Judul  : Girls in the Dark

Penulis : Akiyoshi Rikako

Penerbit, Tahun terbit : diterjemahkan oleh Penerbit Haru, Juli 2021

Jenis Buku : Novel, J-lit

Genre : Misteri, Psikologi

Tebal buku : 288 hlm, 19 cm

 

Pembukaan untuk review novel kali ini. Hai, aku kembali dengan review novel baru. Semenjak baca satu novel Akiyoshi Rikako, ternyata ketagihan dengan novel-novel lainnya. Mskipun termasuk novel misteri yang ringan, tapi twist nya menyenangkan untuk dibaca. Nah, kali ini aku mereview novel Akiyoshi berjudul Girls in the Dark. Pada kahirnya beli novel ini karena beberapa kali baca rekomendasi, ini termasuk novel Akiyoshi yang seru untuk dibaca. Oh, aku juga beli novel Akiyoshi yang lain. Nanti juga akan kubuat reviewnya. Oke, mari kita mulai reviewnya.

Mulai dari cover-nya, dengan warna merah, hitam, dan putih yang berpadu. Menampilkan kesan misteri pada sosok gadis dengan leher dan tangan berdarah sedang duduk dengan tatapan kosong, sambil menggenggam bunga lily putih. Setting dari sampul novel ini menggambarkan tempat ‘sakral’ para tokoh. Sebuah tempat perkumpulan Klub Sastra yang disebut salon, mengambi istilah bahasa Perancis.

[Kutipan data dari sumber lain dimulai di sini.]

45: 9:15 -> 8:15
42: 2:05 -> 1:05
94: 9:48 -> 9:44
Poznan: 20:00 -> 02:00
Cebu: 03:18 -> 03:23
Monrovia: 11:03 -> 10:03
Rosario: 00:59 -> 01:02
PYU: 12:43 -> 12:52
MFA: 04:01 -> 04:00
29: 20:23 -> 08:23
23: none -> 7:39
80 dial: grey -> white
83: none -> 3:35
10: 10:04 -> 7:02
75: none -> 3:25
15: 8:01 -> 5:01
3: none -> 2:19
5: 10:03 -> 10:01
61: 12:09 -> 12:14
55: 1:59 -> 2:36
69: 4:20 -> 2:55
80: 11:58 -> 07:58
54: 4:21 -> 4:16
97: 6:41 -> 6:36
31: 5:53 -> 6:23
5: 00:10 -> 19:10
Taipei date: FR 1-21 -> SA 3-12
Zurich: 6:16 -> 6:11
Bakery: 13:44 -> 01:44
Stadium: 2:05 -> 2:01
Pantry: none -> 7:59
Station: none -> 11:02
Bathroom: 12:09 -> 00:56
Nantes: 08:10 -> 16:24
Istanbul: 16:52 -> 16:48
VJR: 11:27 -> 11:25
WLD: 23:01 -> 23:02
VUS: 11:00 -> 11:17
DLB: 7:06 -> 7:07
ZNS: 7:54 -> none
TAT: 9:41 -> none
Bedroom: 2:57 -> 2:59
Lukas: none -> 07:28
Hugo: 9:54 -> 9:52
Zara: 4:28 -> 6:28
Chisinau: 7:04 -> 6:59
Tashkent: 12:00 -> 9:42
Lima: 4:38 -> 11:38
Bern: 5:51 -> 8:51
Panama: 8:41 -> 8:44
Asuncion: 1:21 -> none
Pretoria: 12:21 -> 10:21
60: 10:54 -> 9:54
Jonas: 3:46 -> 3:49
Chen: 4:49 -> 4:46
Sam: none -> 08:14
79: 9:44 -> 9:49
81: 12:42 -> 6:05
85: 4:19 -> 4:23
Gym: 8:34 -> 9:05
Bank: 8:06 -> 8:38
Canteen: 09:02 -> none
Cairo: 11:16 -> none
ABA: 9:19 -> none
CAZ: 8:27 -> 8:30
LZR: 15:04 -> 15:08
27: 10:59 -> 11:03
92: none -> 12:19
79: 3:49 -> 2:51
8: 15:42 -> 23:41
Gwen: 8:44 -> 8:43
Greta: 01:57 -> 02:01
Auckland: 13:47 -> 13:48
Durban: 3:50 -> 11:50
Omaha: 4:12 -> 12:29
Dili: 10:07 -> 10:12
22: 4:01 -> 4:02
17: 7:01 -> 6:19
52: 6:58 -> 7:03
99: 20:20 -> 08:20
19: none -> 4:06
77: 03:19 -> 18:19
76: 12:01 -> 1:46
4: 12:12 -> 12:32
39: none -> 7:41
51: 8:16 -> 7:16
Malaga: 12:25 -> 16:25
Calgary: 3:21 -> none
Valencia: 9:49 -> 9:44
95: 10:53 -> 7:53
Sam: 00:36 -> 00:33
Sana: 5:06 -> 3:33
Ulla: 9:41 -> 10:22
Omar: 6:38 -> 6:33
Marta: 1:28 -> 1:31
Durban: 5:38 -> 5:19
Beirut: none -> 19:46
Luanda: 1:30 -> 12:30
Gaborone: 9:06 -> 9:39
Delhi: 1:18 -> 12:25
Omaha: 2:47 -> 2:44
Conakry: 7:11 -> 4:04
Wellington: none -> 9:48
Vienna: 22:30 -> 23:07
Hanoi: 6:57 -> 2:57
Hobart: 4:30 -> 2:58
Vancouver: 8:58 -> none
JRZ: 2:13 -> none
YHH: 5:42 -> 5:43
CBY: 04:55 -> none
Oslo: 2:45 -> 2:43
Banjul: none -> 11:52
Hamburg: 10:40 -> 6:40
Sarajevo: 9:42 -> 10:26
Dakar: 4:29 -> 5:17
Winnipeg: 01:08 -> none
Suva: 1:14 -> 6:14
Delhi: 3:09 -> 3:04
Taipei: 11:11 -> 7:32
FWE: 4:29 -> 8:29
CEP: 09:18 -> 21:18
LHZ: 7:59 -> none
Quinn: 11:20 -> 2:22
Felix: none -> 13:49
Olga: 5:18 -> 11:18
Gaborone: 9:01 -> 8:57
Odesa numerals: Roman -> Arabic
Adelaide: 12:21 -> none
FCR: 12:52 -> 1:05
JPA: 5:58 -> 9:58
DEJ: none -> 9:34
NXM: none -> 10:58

Memasuki ke ceritanya, ternyata novel ini memiliki metode penceritaan yang unik. Jujur saja, baru kali ini membaca novel dengan model kumpulan cerpen, yang saling berkaitan, juga dengan sudut pandang masing-masing tokoh. Hebatnya, Akiyoshi Rikako berhasil membuat masing-masing cerpen terasa berbeda, dari gaya bahasa, penyampaian cerita hingga emosi di setiap cerpennya.

Emosi pembaca dimainkan dengan cara yang unik. Dibuat bertanya-tanya siapa sebenarnya pembunuh Itsumi, Ketua Klub Sastra tersebut. Dalam setiap cerpen itu bisa dirasakan, ketegangan dari masing-masing anggota Klub Sastra. Sejak kematian Itsumi, membuat mereka terkejut, ingga saling tuduh. Masing-masing cerpen yang ditulis dan diceritakan para tokoh, memuat petunjuk-petunjuk yang belum jelas. Namun ternyata disebar dengan baik oleh Akiyoshi. Petunjuk itu diphami masing-masing tokoh dengan sangat berbeda, hingga membuat mereka membuat spekulasi-spekulasi yang dari aneh hingga menyeramkan.

Semua itu dijahit dengan indah oleh Akiyoshi, menjadi kesatuan cerita yang unik. Persaingan, konflik, rasa iri, rahasia gelap masing-masing tokoh dan keinginan tersembunyi dua tokoh besar dalam novel ini.

Memasuki review yang menyinggung spoiler, harap bagi yang belum membaca novelnya, untuk tidak melanjutkan membaca review ini.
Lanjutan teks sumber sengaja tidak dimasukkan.